• [TO DO]: Each record below should be reproduced as it is written, with pictures left out entirely.

• [INPUT FOR THIS TASK]:
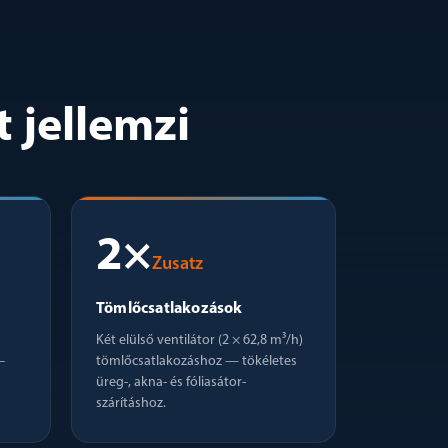
 jellemzi
2×
Zusatz
Tömlőcsatlakozások
Két elülső ventilátor (2 × 62,8 m³/h)
—
tömlőcsatlakozáshoz — tökéletes
üreg-, akna- és fóliasátor-
szárításhoz.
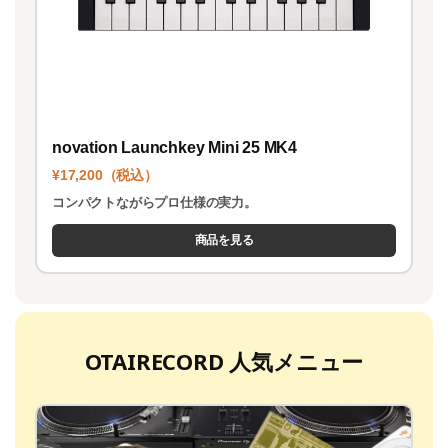
novation Launchkey Mini 25 MK4
¥17,200（税込）
コンパクトながらプロ仕様の実力。
商品を見る
OTAIRECORD 人気メニュー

• [ANSWER TO THIS TASK]:
 jellemzi
2×
Zusatz
Tömlőcsatlakozások
Két elülső ventilátor (2 × 62,8 m³/h)
—
tömlőcsatlakozáshoz — tökéletes
üreg-, akna- és fóliasátor-
szárításhoz.
novation Launchkey Mini 25 MK4
¥17,200（税込）
コンパクトながらプロ仕様の実力。
商品を見る
OTAIRECORD 人気メニュー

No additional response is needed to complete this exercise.